--- Provided records Enclosed Below ---

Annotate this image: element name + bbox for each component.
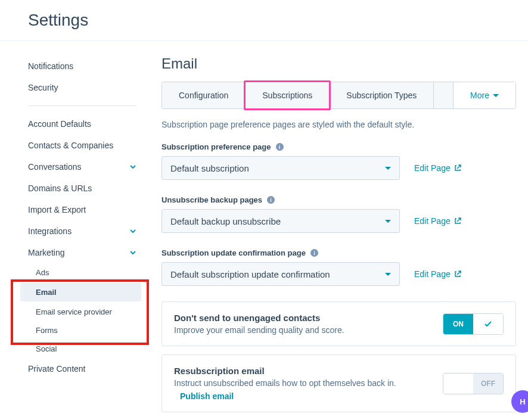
sidebar-item-label: Domains & URLs [28, 183, 92, 193]
card-title: Resubscription email [174, 366, 396, 376]
select-unsubscribe-backup[interactable]: Default backup unsubscribe [161, 209, 400, 233]
toggle-off-label: OFF [473, 374, 503, 394]
sidebar-item-label: Integrations [28, 226, 72, 236]
chevron-down-icon [129, 249, 136, 256]
card-title: Don't send to unengaged contacts [174, 313, 344, 323]
chevron-down-icon [129, 163, 136, 170]
edit-page-link[interactable]: Edit Page [414, 216, 461, 226]
sidebar-item-import-export[interactable]: Import & Export [18, 199, 147, 220]
select-subscription-preference[interactable]: Default subscription [161, 156, 400, 180]
caret-down-icon [493, 94, 499, 97]
tab-more-label: More [470, 91, 489, 100]
sidebar-item-contacts-companies[interactable]: Contacts & Companies [18, 135, 147, 156]
sidebar-item-private-content[interactable]: Private Content [18, 358, 147, 379]
main-panel: Email Configuration Subscriptions Subscr… [147, 47, 528, 420]
field-label-unsubscribe-backup: Unsubscribe backup pages i [161, 195, 516, 204]
card-unengaged-contacts: Don't send to unengaged contacts Improve… [161, 301, 516, 346]
info-icon[interactable]: i [276, 143, 284, 151]
select-value: Default backup unsubscribe [170, 216, 281, 226]
caret-down-icon [385, 220, 391, 223]
sidebar-item-label: Marketing [28, 248, 64, 257]
card-text: Resubscription email Instruct unsubscrib… [174, 366, 396, 401]
sidebar-item-account-defaults[interactable]: Account Defaults [18, 113, 147, 135]
layout-container: Notifications Security Account Defaults … [0, 41, 528, 420]
sidebar-item-label: Import & Export [28, 205, 86, 214]
toggle-on-label: ON [443, 314, 473, 334]
caret-down-icon [385, 273, 391, 276]
edit-page-link[interactable]: Edit Page [414, 163, 461, 173]
sidebar-item-label: Private Content [28, 364, 86, 374]
info-icon[interactable]: i [267, 196, 275, 204]
card-resubscription-email: Resubscription email Instruct unsubscrib… [161, 354, 516, 412]
tab-subscriptions[interactable]: Subscriptions [246, 82, 330, 108]
select-subscription-update[interactable]: Default subscription update confirmation [161, 262, 400, 286]
select-value: Default subscription [170, 163, 249, 173]
settings-sidebar: Notifications Security Account Defaults … [0, 47, 147, 420]
sidebar-item-label: Notifications [28, 61, 73, 71]
external-link-icon [454, 270, 461, 278]
field-row: Default subscription update confirmation… [161, 262, 516, 286]
field-label-text: Subscription preference page [161, 142, 271, 151]
sidebar-item-conversations[interactable]: Conversations [18, 156, 147, 178]
field-label-subscription-preference: Subscription preference page i [161, 142, 516, 151]
toggle-empty [443, 374, 473, 394]
card-text: Don't send to unengaged contacts Improve… [174, 313, 344, 335]
tab-configuration[interactable]: Configuration [162, 82, 246, 108]
field-label-subscription-update: Subscription update confirmation page i [161, 248, 516, 257]
sidebar-item-domains-urls[interactable]: Domains & URLs [18, 178, 147, 199]
sidebar-subitem-ads[interactable]: Ads [18, 263, 147, 282]
sidebar-divider [28, 105, 136, 106]
edit-page-link[interactable]: Edit Page [414, 269, 461, 279]
check-icon [473, 314, 503, 334]
tab-more[interactable]: More [453, 82, 515, 108]
info-icon[interactable]: i [310, 249, 318, 257]
select-value: Default subscription update confirmation [170, 269, 330, 279]
field-row: Default backup unsubscribe Edit Page [161, 209, 516, 233]
page-title: Settings [0, 0, 528, 41]
tab-bar: Configuration Subscriptions Subscription… [161, 82, 516, 109]
external-link-icon [454, 164, 461, 172]
tab-subscription-types[interactable]: Subscription Types [330, 82, 434, 108]
sidebar-subitem-forms[interactable]: Forms [18, 321, 147, 340]
link-text: Edit Page [414, 269, 451, 279]
publish-email-link[interactable]: Publish email [180, 391, 396, 401]
field-row: Default subscription Edit Page [161, 156, 516, 180]
sidebar-item-notifications[interactable]: Notifications [18, 55, 147, 77]
sidebar-item-label: Conversations [28, 162, 82, 172]
link-text: Edit Page [414, 163, 451, 173]
field-label-text: Subscription update confirmation page [161, 248, 306, 257]
sidebar-subitem-social[interactable]: Social [18, 340, 147, 358]
chevron-down-icon [129, 228, 136, 235]
card-subtitle: Improve your email sending quality and s… [174, 325, 344, 335]
toggle-unengaged[interactable]: ON [443, 313, 504, 335]
sidebar-item-label: Contacts & Companies [28, 141, 113, 150]
card-subtitle: Instruct unsubscribed emails how to opt … [174, 378, 396, 388]
sidebar-subitem-email[interactable]: Email [20, 283, 141, 301]
caret-down-icon [385, 167, 391, 170]
link-text: Edit Page [414, 216, 451, 226]
sidebar-item-integrations[interactable]: Integrations [18, 220, 147, 242]
sidebar-item-security[interactable]: Security [18, 77, 147, 98]
section-description: Subscription page preference pages are s… [161, 120, 516, 129]
sidebar-item-label: Account Defaults [28, 119, 91, 129]
sidebar-subitem-email-service-provider[interactable]: Email service provider [18, 303, 147, 321]
sidebar-item-label: Security [28, 83, 58, 92]
field-label-text: Unsubscribe backup pages [161, 195, 262, 204]
toggle-resubscription[interactable]: OFF [443, 373, 504, 394]
section-title: Email [161, 55, 516, 72]
external-link-icon [454, 217, 461, 225]
sidebar-item-marketing[interactable]: Marketing [18, 242, 147, 263]
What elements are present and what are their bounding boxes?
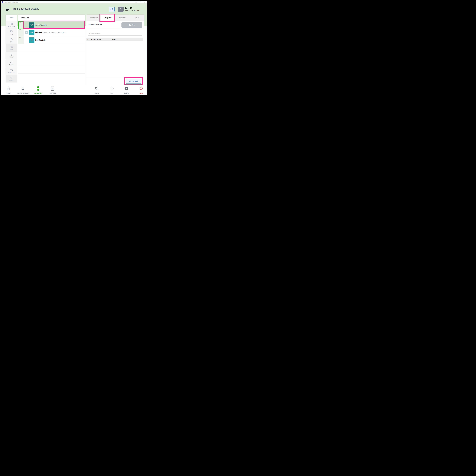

--- End of Enclosed Provided records ---

### To do
Copy out every line of the records that the string "Private" appears in.

### Response to the task
sidebar-item-private-content[interactable]: Private Content [18, 358, 147, 379]
sidebar-item-label: Private Content [28, 364, 86, 374]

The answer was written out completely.